Однако, не было благолепия и милостивости в одутловатом лице
сего господина, чем он весьма разнился с моим князем. Знатность
всадника подтверждалась большой вельможной свитой - каковая вся
была в богатых доспехах с золотой насечкой и шишаках с красными
яловцами наверху. За свитой строем стояла дружина конных
латников, чьи пики порой имели украшением отрубленные головы
врагов.
Отчего-то взбрело мне сейчас в голову словцо "пулемет". Хоть и
невдомек было, что оно означает, однако почувствовал я
полезность "пулемета" при встрече с таковой силищей.
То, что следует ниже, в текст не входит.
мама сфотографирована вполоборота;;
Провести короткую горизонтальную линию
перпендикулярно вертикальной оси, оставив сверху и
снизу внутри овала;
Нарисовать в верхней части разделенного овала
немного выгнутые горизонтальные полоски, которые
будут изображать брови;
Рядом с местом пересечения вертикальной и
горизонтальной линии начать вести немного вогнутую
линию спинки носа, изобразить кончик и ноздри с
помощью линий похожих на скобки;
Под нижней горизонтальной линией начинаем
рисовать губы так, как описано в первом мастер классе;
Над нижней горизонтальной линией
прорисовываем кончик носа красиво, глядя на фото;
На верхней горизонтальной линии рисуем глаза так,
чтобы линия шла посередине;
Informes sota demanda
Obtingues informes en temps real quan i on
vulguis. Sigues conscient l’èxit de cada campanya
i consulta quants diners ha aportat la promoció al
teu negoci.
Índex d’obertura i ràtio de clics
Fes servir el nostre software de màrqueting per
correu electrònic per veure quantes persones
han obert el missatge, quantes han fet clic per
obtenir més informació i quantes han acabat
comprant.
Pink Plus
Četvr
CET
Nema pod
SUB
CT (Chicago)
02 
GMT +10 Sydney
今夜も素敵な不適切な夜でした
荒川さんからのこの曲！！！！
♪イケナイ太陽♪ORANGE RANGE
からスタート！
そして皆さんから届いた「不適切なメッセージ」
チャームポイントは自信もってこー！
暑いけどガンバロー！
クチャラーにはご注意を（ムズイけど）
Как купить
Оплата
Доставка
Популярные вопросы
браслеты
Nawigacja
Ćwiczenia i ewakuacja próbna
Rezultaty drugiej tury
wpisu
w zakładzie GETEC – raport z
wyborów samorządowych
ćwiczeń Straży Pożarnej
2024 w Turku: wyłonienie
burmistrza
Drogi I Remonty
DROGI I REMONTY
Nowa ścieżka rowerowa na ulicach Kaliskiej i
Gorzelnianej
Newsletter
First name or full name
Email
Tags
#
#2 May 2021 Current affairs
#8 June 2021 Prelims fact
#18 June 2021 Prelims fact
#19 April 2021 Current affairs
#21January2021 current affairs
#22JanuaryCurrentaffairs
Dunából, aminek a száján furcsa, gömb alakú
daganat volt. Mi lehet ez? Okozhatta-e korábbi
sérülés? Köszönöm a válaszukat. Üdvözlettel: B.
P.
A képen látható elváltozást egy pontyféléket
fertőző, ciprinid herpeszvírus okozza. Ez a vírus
- Что-то пало на землю перед носом моего коня,- молвил
знатный всадник на языке восточных татар. Ни оный господин, ни
его конь меня совсем не опасались.
Я промедлил с ответом и тогда молвил он, чуть отвернувшись:
- С какого древа свалился сей сгнивший плод?
Свита тихим смехом выказала подобострастие. Помыслилось мне, что
знатный всадник не любит внезапных людишек, и не сдобровать мне,
коли не проявлю я находчивости в словах.
- Позвольте недостойному рабу вопросить Благородного Господина,
кто он?
Не удостоив меня ответом, знатный татарин обратился к своим
сановникам:
- Слива сия перед тем, как ее скушают, вопрошает, насколько
достоен едок ее сладости.
Свита послушно ответила смешками.
- Обиженная слива может и в животе вред нанести.- сказал я,
почтительно опуская глаза.
Улыбка оттянула уголок рта у знатного господина.
- Однако же слива меня убедила. Я - нойон Джебе, темник,
правая рука и младший брат Великого Хана, да хранит его Небесная
Сила и милость Аллаха.
- Аллах всемилостивый, сохрани владыку Джебе, дай здоровья его
жилам и членам, пусть украшает Монголистан во веки веков яко
яркая звезда. Ваше Могущество, а я - недостойный мурза
Опанасенко из владений Киевского эмира. И у меня есть в запасе
кое-что для вас.
- Что у тебя есть для меня? Может быть, ценные подношения?
Отчего ж не вижу сундука, набитого брильянтам, яхонтами и
другими драгоценными каменьями. Или, может, желаешь
преподнести мне какие-то тайные сведения? Учти, мне ведомо
все о твоем жалком эмирате, каковой мы пока что терпим.
- У недостойного раба есть для высокого господина
многозначительные сведения о желаниях и такоже намерениях
могучего султана тевтонов. Дозволено ли сообщить их без
свидетелей?
- Я сейчас велю рассечь тебя, аспид, на сто равных частей.
- откликнулся нойон.
Да, плоть моя еще в большей опасности, чем мне недавно мнилось.
- О мой господин, выслушай без свирепства и с благоволением.